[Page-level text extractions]
::::
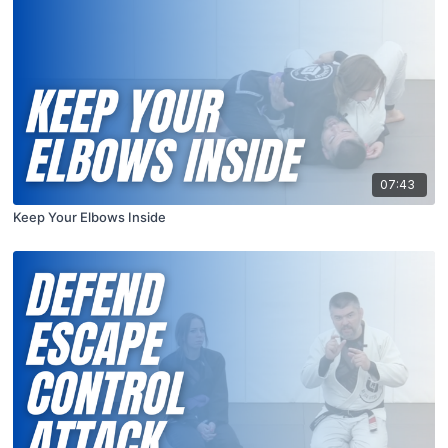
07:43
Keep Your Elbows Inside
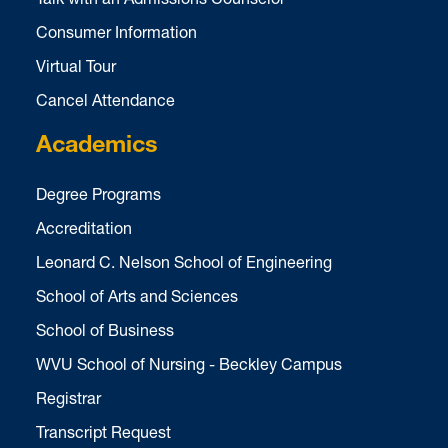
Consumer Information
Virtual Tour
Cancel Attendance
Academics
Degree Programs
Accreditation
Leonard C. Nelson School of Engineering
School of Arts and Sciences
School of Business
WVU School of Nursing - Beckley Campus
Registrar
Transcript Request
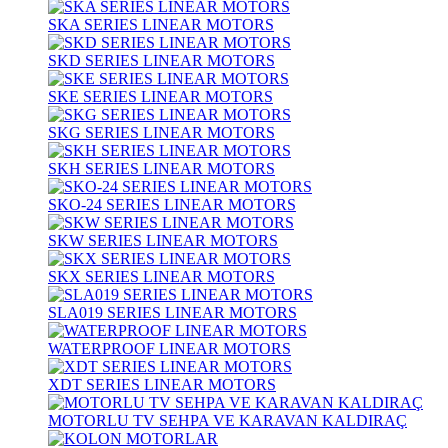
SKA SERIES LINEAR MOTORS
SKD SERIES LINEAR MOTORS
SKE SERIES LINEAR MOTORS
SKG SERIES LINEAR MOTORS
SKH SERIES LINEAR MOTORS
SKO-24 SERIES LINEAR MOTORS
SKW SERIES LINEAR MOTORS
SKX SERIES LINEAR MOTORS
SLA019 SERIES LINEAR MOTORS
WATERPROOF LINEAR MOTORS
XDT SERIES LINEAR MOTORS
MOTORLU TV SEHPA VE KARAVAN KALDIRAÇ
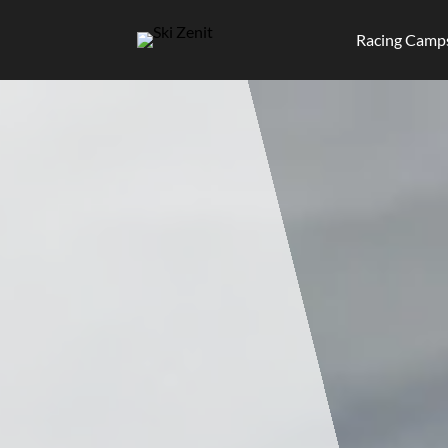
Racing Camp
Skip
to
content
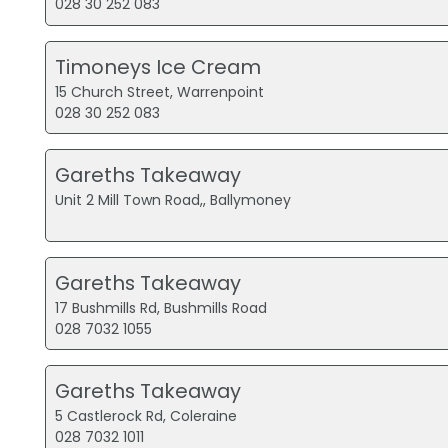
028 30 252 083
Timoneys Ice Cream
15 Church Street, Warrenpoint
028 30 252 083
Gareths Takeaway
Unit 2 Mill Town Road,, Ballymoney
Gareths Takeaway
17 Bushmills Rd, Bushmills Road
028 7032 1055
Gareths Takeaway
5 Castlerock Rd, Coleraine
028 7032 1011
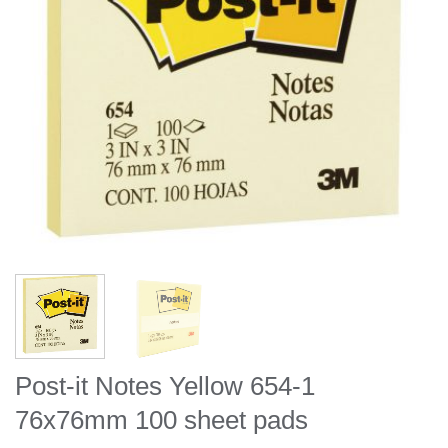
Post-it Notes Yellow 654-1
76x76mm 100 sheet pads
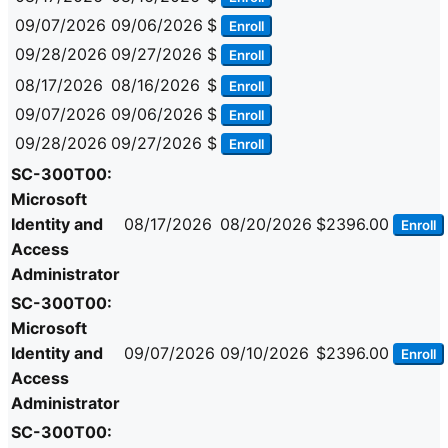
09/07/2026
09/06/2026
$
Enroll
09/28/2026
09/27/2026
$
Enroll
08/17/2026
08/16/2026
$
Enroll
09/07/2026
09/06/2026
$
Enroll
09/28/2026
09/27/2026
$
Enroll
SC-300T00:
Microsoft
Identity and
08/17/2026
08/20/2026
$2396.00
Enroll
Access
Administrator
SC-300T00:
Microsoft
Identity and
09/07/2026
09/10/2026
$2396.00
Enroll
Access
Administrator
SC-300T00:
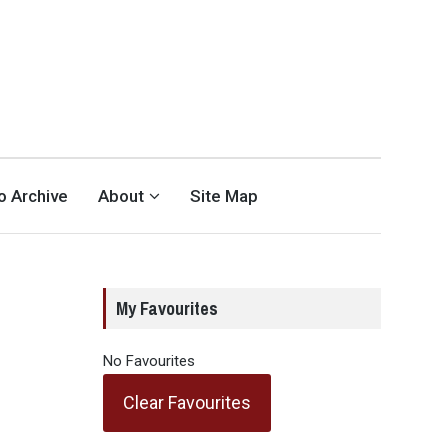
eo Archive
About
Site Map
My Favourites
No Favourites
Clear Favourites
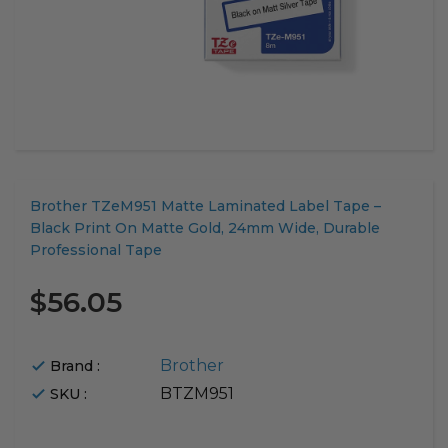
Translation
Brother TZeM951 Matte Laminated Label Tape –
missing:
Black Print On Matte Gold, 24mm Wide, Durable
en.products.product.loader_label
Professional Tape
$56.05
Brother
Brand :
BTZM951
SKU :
::::
→ PROBLEM REQUIREMENTS
All lines above holding the word "Road" make up the answer; copy each one.

→ EXERCISE SOLUTION
Unit 2 Mill Town Road,, Ballymoney
17 Bushmills Rd, Bushmills Road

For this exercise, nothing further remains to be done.